» **Given records**:
'''

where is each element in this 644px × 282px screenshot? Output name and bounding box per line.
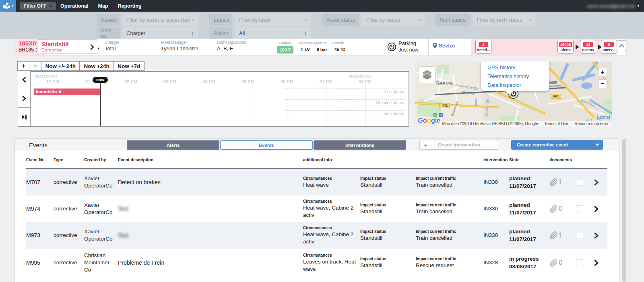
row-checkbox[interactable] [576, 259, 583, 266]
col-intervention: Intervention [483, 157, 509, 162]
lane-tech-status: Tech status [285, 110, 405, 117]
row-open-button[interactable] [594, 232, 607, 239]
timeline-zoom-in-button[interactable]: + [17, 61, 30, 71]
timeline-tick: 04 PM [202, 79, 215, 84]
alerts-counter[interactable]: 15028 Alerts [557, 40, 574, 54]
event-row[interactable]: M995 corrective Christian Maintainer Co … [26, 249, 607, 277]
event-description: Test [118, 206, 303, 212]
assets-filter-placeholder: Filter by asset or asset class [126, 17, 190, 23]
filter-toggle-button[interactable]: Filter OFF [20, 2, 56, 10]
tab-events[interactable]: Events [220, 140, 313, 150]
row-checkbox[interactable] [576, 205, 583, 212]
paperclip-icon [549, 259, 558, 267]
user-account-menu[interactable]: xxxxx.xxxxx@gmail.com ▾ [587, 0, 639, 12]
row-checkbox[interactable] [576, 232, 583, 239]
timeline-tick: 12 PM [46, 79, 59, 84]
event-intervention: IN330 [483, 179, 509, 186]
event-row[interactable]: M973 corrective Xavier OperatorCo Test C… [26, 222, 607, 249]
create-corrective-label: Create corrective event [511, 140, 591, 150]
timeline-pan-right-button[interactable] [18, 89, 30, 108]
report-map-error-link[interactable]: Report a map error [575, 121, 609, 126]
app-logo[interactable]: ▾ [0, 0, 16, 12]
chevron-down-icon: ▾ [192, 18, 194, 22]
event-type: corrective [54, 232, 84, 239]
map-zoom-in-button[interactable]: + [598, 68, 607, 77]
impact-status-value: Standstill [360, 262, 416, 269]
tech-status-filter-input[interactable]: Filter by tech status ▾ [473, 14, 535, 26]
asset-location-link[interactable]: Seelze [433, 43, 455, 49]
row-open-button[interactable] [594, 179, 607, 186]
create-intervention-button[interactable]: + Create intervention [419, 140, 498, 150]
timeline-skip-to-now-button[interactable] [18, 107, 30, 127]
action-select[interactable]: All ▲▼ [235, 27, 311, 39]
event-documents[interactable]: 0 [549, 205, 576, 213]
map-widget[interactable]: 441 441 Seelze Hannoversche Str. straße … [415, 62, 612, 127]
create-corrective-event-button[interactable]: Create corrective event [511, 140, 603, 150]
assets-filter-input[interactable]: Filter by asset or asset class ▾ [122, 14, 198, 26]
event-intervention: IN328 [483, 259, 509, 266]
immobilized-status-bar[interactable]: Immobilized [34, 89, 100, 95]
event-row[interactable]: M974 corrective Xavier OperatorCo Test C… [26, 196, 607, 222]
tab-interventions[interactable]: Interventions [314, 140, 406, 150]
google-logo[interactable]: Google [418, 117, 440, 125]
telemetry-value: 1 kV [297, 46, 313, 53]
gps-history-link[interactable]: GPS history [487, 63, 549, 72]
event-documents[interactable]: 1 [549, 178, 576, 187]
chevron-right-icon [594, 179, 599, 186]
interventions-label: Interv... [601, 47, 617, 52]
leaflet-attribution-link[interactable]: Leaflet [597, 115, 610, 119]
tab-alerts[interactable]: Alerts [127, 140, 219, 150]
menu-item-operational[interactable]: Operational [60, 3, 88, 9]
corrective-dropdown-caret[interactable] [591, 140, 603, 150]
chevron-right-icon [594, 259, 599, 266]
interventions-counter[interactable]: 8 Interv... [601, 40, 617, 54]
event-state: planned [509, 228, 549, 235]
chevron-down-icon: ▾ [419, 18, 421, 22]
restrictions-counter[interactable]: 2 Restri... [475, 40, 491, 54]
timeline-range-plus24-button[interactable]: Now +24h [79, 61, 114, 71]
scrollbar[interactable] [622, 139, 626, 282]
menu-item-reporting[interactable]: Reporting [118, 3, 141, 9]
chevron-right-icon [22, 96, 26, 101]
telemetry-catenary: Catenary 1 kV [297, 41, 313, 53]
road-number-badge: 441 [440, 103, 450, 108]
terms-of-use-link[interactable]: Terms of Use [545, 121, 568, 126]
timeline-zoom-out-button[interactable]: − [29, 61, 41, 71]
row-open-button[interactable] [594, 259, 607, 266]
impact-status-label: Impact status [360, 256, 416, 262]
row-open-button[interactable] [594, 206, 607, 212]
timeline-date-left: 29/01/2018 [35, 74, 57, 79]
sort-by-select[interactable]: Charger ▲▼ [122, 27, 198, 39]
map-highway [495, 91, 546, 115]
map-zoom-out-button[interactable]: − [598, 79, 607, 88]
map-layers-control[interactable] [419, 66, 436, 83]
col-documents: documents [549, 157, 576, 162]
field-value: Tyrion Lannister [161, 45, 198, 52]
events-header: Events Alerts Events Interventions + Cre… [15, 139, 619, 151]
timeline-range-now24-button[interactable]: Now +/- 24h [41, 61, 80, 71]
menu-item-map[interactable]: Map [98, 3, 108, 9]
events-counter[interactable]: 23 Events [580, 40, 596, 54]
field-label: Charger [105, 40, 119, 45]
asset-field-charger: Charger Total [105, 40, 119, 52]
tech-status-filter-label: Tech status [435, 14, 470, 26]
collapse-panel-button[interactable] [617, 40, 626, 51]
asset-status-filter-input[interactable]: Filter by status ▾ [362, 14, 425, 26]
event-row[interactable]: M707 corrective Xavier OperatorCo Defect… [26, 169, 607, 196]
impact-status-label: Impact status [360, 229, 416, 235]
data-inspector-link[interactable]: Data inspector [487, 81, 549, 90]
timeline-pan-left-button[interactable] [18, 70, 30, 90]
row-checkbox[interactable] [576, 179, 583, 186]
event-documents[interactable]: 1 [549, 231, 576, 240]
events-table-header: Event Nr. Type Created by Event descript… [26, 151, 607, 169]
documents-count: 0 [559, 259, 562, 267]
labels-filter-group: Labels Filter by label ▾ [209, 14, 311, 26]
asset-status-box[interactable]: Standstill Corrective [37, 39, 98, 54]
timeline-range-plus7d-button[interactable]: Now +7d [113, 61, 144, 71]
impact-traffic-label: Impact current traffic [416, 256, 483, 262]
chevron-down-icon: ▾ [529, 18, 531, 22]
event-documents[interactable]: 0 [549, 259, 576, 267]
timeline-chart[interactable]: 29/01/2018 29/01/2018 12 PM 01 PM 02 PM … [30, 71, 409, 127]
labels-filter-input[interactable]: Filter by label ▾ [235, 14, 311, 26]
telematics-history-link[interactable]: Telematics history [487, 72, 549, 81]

'''

» **Work task**: Where does "link" appear in the listing? Show every line that has it.

» **Answer to the problem**:
report-map-error-link[interactable]: Report a map error [575, 121, 609, 126]
asset-location-link[interactable]: Seelze [433, 43, 455, 49]
gps-history-link[interactable]: GPS history [487, 63, 549, 72]
leaflet-attribution-link[interactable]: Leaflet [597, 115, 610, 119]
terms-of-use-link[interactable]: Terms of Use [545, 121, 568, 126]
data-inspector-link[interactable]: Data inspector [487, 81, 549, 90]
telematics-history-link[interactable]: Telematics history [487, 72, 549, 81]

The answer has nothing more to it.